The psychology of the Windows 7 taskbar
One of the new features in Windows 7 that barely ever warrants a mention these days is the revamped taskbar.
This is the first version of Windows that not only allows you to ‘pin’ your favourite applications/folders directly to the taskbar, but also to place them in whichever order you choose (at least, without downloading Tweak UI).
What effect has the new taskbar had on the way we interact with the Windows desktop? Have people stopped piling application shortcuts on to the desktop? Are taskbars overflowing with icons? Or is the ‘pin to taskbar’ feature simply ignored?
A survey of the desktops of the PC Pro team reveals it’s a combination of all three, with different members of the team deploying different taskbar tactics. Here are the three different types of taskbar psychology deployed in the PC Pro office.
There are people, such as senior staff writer Mike Jennings, who simply refuse to pin anything to the taskbar. Instead, Mike’s decided to pin a dozen of his most frequently used programmes to the Start Menu. Which begs the question: why? “I don’t know,” said Mike, when asked to justify why he was the only member of the PC Pro team to operate with an icon-free taskbar. “It’s just the way I’ve always done it.” Proving habits are hard to break, even when new features arrive.
The Essentialists are people like deputy editor David Fearon, laptops editor Sasha Muller, and technical editor Darien Graham-Smith, who only keep a handful of oft-used icons pinned to the taskbar.
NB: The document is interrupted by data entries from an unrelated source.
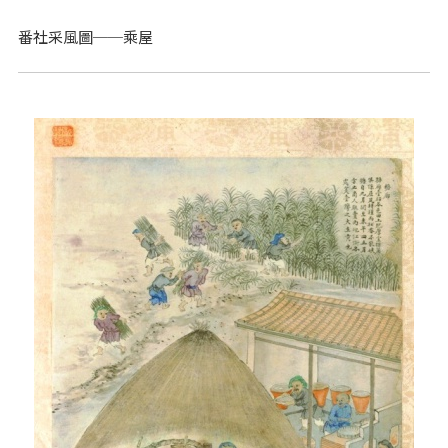
番社采風圖──乘屋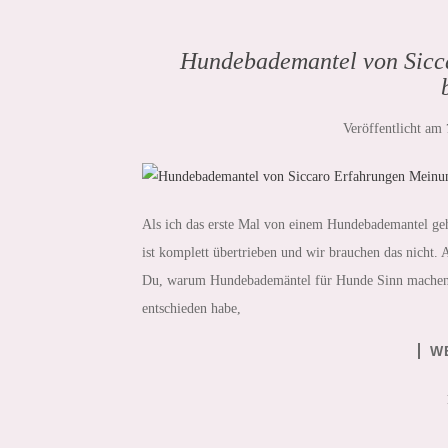
Hundebademantel von Sicca
Veröffentlicht am
Als ich das erste Mal von einem Hundebademantel gehö
ist komplett übertrieben und wir brauchen das nicht. A
Du, warum Hundebademäntel für Hunde Sinn machen u
entschieden habe,
W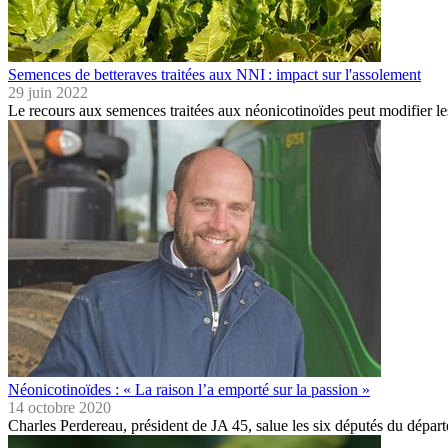
Semences de betteraves traitées aux NNI : impact sur l'assolement
29 juin 2022
Le recours aux semences traitées aux néonicotinoïdes peut modifier l
Néonicotinoïdes : « La raison l’a emporté sur la passion »
14 octobre 2020
Charles Perdereau, président de JA 45, salue les six députés du dépa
Day-to-day applications such as Outlook, Word and our default browser. Curiously, David Fearon is the only member of the PC Pro team who hasn’t got either Outlook or Word pinned to the taskbar. “They’re always open,” he said, “so why do I need them on the taskbar?”.
THE KITCHEN SINKERS
And then there are the members of the team who flood the taskbar with icons, pinning pretty much everything they’ve got installed on their machine to the foot of the desktop. Reviews editor Jonathan Bray has no fewer than 19 running along the foot of his screen, Tim Danton has 13 and David Bayon 11.
Jon’s got so many taskbar entries, he’s been forced to reduce the size of the icons to squeeze them all in. For him, it’s pretty much replaced the Start Menu for firing up programmes; on Windows Vista he would have typed the application’s name into the search bar.
The Windows 7 taskbar gives you the option to drag and drop the icons into whichever order you choose. Yet, few people on the team actually bother. David Bayon says he groups different types of application together, with all the browsers alongside one another and all the Office apps in another batch.
It seems only I must have the applications lined up in a very specific order, with Outlook next to the Start button and the browser to its immediate right. If Outlook crashed in the days of Windows XP, I would have to shut down all my programs and load them all up again in the correct order, just so that Outlook was next to the Start button. But I’m weird like that.
Most popular programs
So which icons are most frequently pinned to the PC Pro team’s taskbars. Here’s our top ten:
1. Windows Explorer (7)
2 = Outlook (6)
2 = Word (6)
2 = Firefox (6)
5. Paint.Net (5)
6 = Excel (4)
6 = Windows Media Player (4)
6 = Custom PC Pro website database (4)
9 = Windows Calculator (3)
9 = Internet Explorer (3)
9 = Chrome (3)
So Windows Explorer wins unanimous support from everyone who actually bothers to use the taskbar. Internet Explorer and Windows Media Player are the other two apps pinned to the taskbar when you first install Windows, but the majority of the team have ditched both of those, with Firefox still by far and away the PC Pro browser of choice.
While the majority of those apps of course reflect our jobs as journalists (Word, Paint.Net and the PC Pro web database) perhaps the one surprise is the Windows Calculator down at number 9.